A characteristic of life is change, right? It’s been said that, in life, change is the only constant. People, being part of the cycles of life, are naturally creatures who’re inseparable from this. Further, being as much a part of these cycles as anyone else, it’s reasonable to assume that change will also occur within my own existence, too. Fine. Additionally, I think it’s safe to assume that in my early days I was rather typical. Don’t get me wrong: I was atypical in most ways. But in plenty ways enough, I was like any other guy of my age group. The point I’d like to make is that who I might once have been isn’t who I am currently, and the same can be said of who I am currently in regard to who I will be.

Here’s the catch: Whether you understand this phenomenon or not, if you’ve known me for as long some people have (I’m talking like 15years and 8years), you should understand that who I might have been isn’t entirely who I am. Better yet, whether you knew who I was, or not, after 8-15 years you should definitely know who I am. Ideally, you should also be changing in your own way, as necessitated by your own karmas and life circumstances-the implication being that you also are developing along the way and learning lessons.


With all of this stuff in mind, especially all the factors mentioned immediately above as “catches,” how is it possible that folks who have known me for 15 years and for 8 years can be so mistaken on their understanding of why I do one thing or another.

 A recent example of this has to do with a dear friend of mine planning a vacation which involved a multi-day visit to out of state friends and a round-trip ticket there and back. When this friend mentioned these plans to me, my initial response was to ask why and whether this is possible or even smart right now. Truthfully, my response was such because not two weeks prior, the same friend was having a real crisis in his living room, which centered around a number of things –most of which could be traced back to money problems.  Apparently, when my response was anything other than jumping up and down squealing in delight, he was disappointed and brought this disappointment to a mutual friend who advised him that I wasn’t enthusiastic because I had no control over any of it. Nice.

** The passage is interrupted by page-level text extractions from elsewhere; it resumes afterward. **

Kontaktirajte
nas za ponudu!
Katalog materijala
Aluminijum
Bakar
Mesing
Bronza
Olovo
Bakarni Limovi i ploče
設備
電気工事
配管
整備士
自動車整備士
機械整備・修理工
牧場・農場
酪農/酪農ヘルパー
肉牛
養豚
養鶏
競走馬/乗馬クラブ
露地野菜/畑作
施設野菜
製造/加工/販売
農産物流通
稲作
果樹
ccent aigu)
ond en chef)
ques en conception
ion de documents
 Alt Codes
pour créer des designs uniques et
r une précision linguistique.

Later on, when the first friend mentioned this response to me, I tried reminding him of the reasoning which applied all along: In one breath I was told there’s not even money enough for daily living, and in the next breath I’m told of a round-trip flight to the shore. As a caretaker sort of personality (NOT the same as parental), and having been the one doing the consoling during the recent crisis, of course I’d question this. Further, it makes no sense to suspect me of desiring control over whether someone else’s vacation takes place or not because my life remains entirely unaffected either way. I neither lose nor gain anything, regardless.

And so you have it… One person who, next to my own family, should know me better than anyone else on this planet and another who’s not only a parent but also has had enough life experiences to be able to tell up from down. Still, neither of them seems to understand someone they’ve each known well for 15 years and 8 years, respectively.

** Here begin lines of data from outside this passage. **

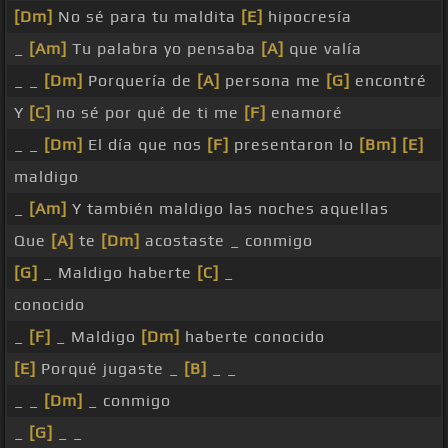
[Dm]
No sé para tu maldita
[E]
hipocresía
_
[Am]
Tu palabra yo pensaba
[A]
que valía
_ _
[Dm]
Porquería de
[A]
persona me
[G]
encontré
Y
[C]
no sé por qué de ti me
[F]
enamoré
_ _
[Dm]
El día que nos
[F]
presentaron lo
[Bm]
[E]
maldigo
_
[Am]
Y también maldigo las noches aquellas
Que
[A]
te
[Dm]
acostaste _ conmigo
[G]
_ Maldigo haberte
[C]
_
conocido
_
[F]
_ Maldigo
[Dm]
haberte conocido
[E]
Porqué jugaste _
[B]
_ _
_ _
[Dm]
_ conmigo
_
[G]
_ _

Being misunderstood isn’t the end of the world. In fact, it’s been a minor theme in my life and it’s been partial impetus for why I enjoy writing and wordsmith-er-ing and studying languages, cultures, and religions. It’s all about communication and understanding and personal development.

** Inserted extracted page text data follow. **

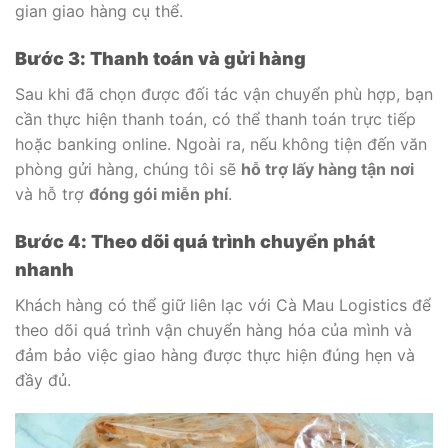
gian giao hàng cụ thể.
Bước 3: Thanh toán và gửi hàng
Sau khi đã chọn được đối tác vận chuyển phù hợp, bạn
cần thực hiện thanh toán, có thể thanh toán trực tiếp
hoặc banking online. Ngoài ra, nếu không tiện đến văn
phòng gửi hàng, chúng tôi sẽ
hỗ trợ lấy hàng tận nơi
và hỗ trợ
đóng gói miễn phí
.
Bước 4: Theo dõi quá trình chuyển phát
nhanh
Khách hàng có thể giữ liên lạc với Cà Mau Logistics để
theo dõi quá trình vận chuyển hàng hóa của mình và
đảm bảo việc giao hàng được thực hiện đúng hẹn và
đầy đủ.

While it isn’t the end of the world, it’s painful. But maybe that’s because I expect more from the ones I love? Is that the lesson I’ve repeatedly failed to learn? Maybe I’ll abandon any value found in challenging others to grow and develop. I’ve actually mentioned this notion before and the answer I met with was something to the effect of, “Don’t withdrawal! Some of us need you to do and say what you do!” I remain unconvinced of this, however, and the whole thing is proving quite painful for me. What lesson am I missing that calls for this repeat?